In the early days of the park, fire towers were everywhere. Most of them have gone into disrepair. This is one of only four that remain. The hike itself will gain about 2,000 feet of elevation in just 2.8 miles. It will not be an easy hike. Indeed you will be climbing and climbing most of the way. Luckily, the trail is fairly even and well-graded, and this helps even out the burden of the uphills.
Your first arrival point occurs at .5 mile. You will arrive at a trail junction. Stay straight. As you continue further up the trail, you will begin to hear water rushing. When you reach the 2 mile point, that water source appears. This is a great place to rest and fill up your water bottles as you press on. As you march forward, keep your eyes open. The opportunities to see wildlife along this trail are abundant. Given the remote location, there is much that you might see that not get a chance to view on a busy trail like Laurel Falls.
You will also begin to notice several switchbacks. You know that the trail is really climbing at this point. However, you are getting close to your goal. At 2.3 miles, you will arrive at another trail junction with the Benton McKaye Trail. Benton McKaye is best known as the father of the Appalachian Trail. However, you will not be going this way today. Take a right onto the Mount Sterling Trail.
Only .5 mile separate you from the summit. The fire tower will now be coming into view as you get closer. When you reach the summit at 2.8 miles, your initial reaction might be disappointment. There are no views to be had through the thick foliage. However, the 60 foot tower will provide you with amazing views of Max Patch along the Appalachian Trail among other mountain vistas. Standing at an elevation of 5,842, the Mount Sterling fire tower is the tallest tower in the east. The tower itself feels a little rickety, but it is stable. It is a great place to enjoy the view and perhaps even lunch.
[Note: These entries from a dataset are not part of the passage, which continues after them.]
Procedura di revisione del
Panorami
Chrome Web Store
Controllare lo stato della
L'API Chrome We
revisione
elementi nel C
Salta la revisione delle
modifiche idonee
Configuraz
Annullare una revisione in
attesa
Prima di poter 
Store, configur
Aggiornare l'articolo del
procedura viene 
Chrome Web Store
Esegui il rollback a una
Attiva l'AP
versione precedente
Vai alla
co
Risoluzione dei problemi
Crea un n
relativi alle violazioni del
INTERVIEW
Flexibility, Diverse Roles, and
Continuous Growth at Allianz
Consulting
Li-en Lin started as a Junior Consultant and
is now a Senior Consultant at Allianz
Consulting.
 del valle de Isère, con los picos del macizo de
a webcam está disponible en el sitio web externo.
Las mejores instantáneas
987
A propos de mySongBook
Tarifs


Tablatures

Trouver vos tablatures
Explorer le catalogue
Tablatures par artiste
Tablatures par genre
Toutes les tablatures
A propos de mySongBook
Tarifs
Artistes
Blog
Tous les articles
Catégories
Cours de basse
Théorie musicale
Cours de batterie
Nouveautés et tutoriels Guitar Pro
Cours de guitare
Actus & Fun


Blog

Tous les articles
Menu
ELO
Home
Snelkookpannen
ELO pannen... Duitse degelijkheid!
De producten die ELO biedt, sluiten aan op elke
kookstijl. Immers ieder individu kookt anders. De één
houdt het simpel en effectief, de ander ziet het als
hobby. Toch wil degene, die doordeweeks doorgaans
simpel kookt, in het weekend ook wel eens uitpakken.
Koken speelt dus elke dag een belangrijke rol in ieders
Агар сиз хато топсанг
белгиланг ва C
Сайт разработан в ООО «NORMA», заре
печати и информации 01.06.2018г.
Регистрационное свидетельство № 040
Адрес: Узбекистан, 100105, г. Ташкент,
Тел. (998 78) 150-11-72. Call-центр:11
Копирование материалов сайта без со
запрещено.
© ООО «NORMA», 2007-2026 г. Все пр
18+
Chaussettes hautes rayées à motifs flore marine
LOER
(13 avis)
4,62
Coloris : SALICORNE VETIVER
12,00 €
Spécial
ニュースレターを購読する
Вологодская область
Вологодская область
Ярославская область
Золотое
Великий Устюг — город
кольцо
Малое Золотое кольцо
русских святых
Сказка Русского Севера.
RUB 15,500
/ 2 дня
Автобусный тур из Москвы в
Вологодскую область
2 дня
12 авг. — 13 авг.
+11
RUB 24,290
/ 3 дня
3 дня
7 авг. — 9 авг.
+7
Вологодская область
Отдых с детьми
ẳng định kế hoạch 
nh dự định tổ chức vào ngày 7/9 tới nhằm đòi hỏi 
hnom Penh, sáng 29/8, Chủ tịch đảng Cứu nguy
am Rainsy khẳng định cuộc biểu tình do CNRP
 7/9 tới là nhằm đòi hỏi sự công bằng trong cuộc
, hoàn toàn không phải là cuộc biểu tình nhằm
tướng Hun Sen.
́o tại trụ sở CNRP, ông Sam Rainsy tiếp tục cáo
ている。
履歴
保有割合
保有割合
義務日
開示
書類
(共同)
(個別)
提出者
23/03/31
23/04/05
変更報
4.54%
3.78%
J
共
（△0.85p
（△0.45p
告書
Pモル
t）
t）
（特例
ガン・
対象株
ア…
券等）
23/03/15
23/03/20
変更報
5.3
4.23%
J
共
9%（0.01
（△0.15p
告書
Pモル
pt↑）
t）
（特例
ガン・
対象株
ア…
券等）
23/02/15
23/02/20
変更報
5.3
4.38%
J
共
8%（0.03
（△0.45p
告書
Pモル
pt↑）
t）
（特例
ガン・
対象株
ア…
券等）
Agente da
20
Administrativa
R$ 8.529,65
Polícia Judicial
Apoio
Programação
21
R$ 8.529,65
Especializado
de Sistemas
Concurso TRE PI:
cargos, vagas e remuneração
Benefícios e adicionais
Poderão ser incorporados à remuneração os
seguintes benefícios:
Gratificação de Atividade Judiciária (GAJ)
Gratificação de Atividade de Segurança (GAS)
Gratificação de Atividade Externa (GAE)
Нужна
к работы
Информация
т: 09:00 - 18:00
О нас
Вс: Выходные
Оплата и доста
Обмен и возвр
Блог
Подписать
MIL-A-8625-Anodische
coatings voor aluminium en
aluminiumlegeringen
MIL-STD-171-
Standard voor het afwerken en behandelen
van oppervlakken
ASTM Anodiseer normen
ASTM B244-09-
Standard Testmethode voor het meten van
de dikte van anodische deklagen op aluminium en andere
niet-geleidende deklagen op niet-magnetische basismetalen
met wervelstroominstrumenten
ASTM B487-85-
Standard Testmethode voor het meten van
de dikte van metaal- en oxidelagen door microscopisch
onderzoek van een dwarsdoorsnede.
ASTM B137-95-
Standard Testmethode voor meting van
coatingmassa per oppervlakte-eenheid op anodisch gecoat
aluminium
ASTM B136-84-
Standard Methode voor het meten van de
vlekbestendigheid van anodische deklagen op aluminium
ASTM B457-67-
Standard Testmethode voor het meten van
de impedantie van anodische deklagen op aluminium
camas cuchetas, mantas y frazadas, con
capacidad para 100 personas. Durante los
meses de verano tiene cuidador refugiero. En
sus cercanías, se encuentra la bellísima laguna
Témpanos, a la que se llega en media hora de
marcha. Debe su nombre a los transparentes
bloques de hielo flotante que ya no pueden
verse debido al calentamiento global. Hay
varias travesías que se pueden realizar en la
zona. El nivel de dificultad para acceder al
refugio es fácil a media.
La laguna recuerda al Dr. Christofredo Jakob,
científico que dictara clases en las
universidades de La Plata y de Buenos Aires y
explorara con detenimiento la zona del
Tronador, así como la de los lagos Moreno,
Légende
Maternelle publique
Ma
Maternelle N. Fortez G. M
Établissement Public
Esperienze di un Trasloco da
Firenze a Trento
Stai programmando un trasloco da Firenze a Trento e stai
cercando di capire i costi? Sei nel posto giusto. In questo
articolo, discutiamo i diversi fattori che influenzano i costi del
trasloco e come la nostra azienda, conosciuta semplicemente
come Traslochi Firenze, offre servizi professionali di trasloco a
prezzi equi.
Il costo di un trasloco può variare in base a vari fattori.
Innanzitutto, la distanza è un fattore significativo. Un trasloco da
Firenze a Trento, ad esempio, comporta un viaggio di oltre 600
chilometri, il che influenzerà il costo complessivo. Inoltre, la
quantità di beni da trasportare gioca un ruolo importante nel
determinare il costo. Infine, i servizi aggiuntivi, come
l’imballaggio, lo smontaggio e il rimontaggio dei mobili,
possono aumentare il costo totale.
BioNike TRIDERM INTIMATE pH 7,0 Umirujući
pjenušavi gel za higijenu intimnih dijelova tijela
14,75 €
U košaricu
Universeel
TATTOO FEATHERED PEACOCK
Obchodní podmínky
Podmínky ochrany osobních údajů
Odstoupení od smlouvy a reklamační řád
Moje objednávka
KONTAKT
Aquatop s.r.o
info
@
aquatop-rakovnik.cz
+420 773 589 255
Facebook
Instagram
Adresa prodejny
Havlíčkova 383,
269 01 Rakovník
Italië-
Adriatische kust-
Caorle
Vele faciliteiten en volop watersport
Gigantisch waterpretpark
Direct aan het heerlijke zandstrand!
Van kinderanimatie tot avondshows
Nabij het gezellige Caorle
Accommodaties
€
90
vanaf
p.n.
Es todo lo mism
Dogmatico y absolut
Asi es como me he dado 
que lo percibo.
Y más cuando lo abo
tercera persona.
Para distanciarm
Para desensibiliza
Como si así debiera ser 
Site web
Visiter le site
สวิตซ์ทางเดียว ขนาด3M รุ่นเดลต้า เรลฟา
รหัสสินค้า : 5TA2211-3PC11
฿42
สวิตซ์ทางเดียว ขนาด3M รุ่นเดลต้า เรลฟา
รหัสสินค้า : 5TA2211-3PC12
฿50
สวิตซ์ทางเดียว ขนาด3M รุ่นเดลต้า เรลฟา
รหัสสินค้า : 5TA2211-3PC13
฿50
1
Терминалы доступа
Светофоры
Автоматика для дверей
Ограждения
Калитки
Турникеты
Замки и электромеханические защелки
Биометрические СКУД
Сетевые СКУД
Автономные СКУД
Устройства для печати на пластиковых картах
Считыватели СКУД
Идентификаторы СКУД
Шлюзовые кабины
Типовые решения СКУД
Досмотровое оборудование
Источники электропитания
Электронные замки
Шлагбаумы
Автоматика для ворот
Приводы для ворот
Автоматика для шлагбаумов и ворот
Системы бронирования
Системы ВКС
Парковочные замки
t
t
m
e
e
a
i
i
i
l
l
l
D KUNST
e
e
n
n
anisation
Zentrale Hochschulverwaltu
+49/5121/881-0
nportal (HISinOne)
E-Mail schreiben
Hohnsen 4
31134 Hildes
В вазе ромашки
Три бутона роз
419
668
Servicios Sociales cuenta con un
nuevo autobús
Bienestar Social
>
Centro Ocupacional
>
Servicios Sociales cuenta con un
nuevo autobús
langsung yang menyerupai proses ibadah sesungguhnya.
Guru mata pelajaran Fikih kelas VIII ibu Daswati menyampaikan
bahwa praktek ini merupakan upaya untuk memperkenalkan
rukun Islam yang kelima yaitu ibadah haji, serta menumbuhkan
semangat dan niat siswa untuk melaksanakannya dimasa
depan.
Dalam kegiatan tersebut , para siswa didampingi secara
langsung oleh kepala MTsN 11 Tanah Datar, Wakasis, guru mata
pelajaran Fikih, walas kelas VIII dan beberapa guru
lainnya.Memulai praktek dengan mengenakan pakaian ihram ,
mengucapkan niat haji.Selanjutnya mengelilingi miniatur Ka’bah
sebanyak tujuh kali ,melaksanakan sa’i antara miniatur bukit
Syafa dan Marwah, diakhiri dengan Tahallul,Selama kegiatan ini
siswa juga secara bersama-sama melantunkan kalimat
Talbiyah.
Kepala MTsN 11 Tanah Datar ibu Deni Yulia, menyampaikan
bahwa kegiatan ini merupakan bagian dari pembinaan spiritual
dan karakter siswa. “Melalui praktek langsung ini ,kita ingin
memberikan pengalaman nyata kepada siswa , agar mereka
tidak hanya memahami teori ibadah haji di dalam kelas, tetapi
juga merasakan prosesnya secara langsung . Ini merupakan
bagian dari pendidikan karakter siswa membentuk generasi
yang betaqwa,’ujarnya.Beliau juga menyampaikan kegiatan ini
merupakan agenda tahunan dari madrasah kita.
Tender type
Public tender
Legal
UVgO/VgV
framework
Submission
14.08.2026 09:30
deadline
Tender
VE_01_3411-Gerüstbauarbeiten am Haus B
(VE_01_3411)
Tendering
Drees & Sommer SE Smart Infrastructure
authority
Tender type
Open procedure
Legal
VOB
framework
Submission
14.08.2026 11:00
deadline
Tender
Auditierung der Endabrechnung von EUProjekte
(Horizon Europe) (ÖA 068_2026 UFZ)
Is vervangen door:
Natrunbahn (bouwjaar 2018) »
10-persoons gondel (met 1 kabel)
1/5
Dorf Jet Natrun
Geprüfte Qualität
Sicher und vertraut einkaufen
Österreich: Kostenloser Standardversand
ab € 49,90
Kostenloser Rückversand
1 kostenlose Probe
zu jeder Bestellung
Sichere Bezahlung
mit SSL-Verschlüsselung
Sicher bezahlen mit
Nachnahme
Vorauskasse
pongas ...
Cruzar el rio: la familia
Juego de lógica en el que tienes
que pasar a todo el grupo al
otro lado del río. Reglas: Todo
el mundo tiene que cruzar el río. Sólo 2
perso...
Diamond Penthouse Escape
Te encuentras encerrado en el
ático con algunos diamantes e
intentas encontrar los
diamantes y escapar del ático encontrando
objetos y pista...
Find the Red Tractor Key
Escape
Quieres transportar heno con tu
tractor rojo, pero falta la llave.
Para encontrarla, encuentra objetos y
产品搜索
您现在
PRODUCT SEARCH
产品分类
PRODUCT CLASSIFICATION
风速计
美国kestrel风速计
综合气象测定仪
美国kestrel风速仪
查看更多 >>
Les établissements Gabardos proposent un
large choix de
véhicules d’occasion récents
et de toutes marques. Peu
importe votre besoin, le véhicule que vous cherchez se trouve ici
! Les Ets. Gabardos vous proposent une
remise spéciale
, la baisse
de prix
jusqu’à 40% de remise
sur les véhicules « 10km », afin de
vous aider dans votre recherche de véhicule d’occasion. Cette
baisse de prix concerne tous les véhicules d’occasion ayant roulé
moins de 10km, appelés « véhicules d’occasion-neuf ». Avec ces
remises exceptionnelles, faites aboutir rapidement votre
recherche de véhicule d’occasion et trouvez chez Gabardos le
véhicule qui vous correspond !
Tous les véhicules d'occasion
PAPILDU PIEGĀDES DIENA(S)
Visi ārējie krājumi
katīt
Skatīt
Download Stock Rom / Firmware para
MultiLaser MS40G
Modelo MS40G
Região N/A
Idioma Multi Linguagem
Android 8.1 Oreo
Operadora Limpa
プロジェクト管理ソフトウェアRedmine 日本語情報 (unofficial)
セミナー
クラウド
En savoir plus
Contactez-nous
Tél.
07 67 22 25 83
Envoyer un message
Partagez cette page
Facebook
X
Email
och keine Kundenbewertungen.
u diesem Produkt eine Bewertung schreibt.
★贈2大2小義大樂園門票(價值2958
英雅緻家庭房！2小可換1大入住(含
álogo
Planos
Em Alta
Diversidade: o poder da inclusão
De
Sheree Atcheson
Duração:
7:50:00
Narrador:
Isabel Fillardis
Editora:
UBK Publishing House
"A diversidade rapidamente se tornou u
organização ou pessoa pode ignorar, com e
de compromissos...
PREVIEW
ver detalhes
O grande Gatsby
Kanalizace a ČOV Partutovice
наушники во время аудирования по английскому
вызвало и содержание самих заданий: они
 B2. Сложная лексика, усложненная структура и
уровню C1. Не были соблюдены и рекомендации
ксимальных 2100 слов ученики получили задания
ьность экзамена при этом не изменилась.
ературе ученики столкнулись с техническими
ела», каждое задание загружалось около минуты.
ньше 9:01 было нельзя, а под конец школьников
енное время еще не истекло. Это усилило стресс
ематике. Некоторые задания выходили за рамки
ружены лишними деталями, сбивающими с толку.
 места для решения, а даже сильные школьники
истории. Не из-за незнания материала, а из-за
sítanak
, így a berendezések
Campsite #38 is right next to the fire tower and a great place to overnight in the park. Reservations must be made in advance, so be aware of that. However, the ability to watch both sunrise and sunset from this location make this one of the very best places to camp in the entire Smoky Mountains. Be aware that temperatures at this elevation are much lower than in towns, so be sure to plan accordingly.